TASK INSTRUCTIONS.
A complete answer lists every line of the entries below where the string "engage" appears.

========================================

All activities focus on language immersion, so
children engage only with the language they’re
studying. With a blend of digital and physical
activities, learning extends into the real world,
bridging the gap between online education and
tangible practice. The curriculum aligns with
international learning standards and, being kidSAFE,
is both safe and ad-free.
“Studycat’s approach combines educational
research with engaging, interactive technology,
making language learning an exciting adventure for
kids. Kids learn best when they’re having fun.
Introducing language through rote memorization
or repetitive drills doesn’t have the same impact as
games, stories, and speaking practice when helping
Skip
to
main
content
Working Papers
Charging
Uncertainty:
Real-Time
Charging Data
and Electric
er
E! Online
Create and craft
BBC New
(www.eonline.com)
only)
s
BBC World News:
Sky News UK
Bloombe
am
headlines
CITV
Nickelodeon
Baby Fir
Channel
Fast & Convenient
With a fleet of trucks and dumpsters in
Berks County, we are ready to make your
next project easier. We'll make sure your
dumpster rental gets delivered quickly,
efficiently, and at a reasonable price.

========================================

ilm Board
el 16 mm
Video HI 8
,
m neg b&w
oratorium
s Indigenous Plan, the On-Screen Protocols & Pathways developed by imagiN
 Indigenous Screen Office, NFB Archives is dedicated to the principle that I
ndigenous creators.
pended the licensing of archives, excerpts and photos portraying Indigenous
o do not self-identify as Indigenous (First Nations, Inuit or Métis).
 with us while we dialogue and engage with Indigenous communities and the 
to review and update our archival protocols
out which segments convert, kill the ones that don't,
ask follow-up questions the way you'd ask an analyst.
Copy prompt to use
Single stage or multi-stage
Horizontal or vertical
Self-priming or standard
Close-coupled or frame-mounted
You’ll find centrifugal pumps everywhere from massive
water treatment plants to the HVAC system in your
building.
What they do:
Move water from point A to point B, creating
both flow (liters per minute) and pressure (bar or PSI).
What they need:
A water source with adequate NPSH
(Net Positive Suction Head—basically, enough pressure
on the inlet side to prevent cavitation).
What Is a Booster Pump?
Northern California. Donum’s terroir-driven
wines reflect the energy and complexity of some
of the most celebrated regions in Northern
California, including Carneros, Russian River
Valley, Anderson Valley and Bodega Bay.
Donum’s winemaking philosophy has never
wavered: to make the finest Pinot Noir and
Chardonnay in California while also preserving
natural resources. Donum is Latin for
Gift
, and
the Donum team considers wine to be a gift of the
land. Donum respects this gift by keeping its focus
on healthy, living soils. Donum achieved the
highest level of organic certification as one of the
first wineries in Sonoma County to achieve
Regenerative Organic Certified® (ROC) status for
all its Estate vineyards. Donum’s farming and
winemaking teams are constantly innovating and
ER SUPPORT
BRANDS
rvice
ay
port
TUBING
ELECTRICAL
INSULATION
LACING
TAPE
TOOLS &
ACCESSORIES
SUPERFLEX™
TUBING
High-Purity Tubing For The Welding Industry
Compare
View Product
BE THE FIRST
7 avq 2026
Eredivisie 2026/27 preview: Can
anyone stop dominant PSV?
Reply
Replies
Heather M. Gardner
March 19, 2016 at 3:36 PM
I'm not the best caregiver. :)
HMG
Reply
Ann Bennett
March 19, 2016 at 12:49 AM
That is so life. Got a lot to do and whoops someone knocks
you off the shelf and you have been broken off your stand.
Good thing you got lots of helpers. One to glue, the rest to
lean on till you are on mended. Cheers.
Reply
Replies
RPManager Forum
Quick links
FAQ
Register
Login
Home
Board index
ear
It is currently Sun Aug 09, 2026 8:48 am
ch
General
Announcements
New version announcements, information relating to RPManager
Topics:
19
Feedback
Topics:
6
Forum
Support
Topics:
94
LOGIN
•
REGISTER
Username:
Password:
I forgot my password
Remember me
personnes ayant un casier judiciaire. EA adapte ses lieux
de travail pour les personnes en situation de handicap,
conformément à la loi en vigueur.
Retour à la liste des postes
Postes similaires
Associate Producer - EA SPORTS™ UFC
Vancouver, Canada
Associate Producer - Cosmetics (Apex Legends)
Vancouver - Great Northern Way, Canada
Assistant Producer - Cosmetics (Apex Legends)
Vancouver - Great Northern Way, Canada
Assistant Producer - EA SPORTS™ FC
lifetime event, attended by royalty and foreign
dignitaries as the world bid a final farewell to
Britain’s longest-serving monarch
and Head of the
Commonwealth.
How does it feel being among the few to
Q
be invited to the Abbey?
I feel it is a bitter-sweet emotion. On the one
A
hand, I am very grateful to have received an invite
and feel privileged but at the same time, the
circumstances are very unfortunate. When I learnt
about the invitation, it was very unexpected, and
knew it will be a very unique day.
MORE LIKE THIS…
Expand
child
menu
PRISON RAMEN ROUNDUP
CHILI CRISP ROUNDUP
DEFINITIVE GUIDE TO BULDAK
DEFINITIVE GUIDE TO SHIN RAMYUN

========================================

RESPONSE AREA.
children engage only with the language they’re
 with us while we dialogue and engage with Indigenous communities and the 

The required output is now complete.